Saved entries
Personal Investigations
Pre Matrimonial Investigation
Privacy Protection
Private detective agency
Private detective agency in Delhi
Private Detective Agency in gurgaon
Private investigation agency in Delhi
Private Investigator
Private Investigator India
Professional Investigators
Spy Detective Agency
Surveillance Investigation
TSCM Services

▶ _Task objective_
In the records, how many lines have the word "Delhi" in them? Only the number is needed.

▶ _Exercise output_
2